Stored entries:
═══

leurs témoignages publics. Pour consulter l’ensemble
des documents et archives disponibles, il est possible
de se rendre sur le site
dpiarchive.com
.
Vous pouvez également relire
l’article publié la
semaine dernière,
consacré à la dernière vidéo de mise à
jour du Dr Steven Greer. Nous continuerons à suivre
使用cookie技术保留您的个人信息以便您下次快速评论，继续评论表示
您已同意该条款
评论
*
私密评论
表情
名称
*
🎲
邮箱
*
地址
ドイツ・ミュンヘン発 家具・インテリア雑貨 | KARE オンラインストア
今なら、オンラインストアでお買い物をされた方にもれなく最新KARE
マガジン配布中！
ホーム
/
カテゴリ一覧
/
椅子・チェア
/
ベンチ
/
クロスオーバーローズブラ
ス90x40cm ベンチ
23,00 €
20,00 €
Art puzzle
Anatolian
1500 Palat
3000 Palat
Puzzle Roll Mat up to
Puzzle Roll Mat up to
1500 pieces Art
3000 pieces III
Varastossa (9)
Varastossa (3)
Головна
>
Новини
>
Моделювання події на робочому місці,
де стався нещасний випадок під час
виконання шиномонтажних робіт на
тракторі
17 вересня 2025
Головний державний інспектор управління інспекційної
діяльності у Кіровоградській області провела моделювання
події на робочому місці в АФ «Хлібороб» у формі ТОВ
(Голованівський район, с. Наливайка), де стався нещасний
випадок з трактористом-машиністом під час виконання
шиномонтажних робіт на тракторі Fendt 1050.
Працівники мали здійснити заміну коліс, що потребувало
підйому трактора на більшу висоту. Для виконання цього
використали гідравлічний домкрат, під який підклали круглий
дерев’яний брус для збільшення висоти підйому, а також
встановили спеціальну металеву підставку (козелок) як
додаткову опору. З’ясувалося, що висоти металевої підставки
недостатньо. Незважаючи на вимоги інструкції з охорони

═══

WHAT IS NEEDED:
All records must be repeated exactly, with none skipped.

WRITTEN RESPONSE:
leurs témoignages publics. Pour consulter l’ensemble
des documents et archives disponibles, il est possible
de se rendre sur le site
dpiarchive.com
.
Vous pouvez également relire
l’article publié la
semaine dernière,
consacré à la dernière vidéo de mise à
jour du Dr Steven Greer. Nous continuerons à suivre
使用cookie技术保留您的个人信息以便您下次快速评论，继续评论表示
您已同意该条款
评论
*
私密评论
表情
名称
*
🎲
邮箱
*
地址
ドイツ・ミュンヘン発 家具・インテリア雑貨 | KARE オンラインストア
今なら、オンラインストアでお買い物をされた方にもれなく最新KARE
マガジン配布中！
ホーム
/
カテゴリ一覧
/
椅子・チェア
/
ベンチ
/
クロスオーバーローズブラ
ス90x40cm ベンチ
23,00 €
20,00 €
Art puzzle
Anatolian
1500 Palat
3000 Palat
Puzzle Roll Mat up to
Puzzle Roll Mat up to
1500 pieces Art
3000 pieces III
Varastossa (9)
Varastossa (3)
Головна
>
Новини
>
Моделювання події на робочому місці,
де стався нещасний випадок під час
виконання шиномонтажних робіт на
тракторі
17 вересня 2025
Головний державний інспектор управління інспекційної
діяльності у Кіровоградській області провела моделювання
події на робочому місці в АФ «Хлібороб» у формі ТОВ
(Голованівський район, с. Наливайка), де стався нещасний
випадок з трактористом-машиністом під час виконання
шиномонтажних робіт на тракторі Fendt 1050.
Працівники мали здійснити заміну коліс, що потребувало
підйому трактора на більшу висоту. Для виконання цього
використали гідравлічний домкрат, під який підклали круглий
дерев’яний брус для збільшення висоти підйому, а також
встановили спеціальну металеву підставку (козелок) як
додаткову опору. З’ясувалося, що висоти металевої підставки
недостатньо. Незважаючи на вимоги інструкції з охорони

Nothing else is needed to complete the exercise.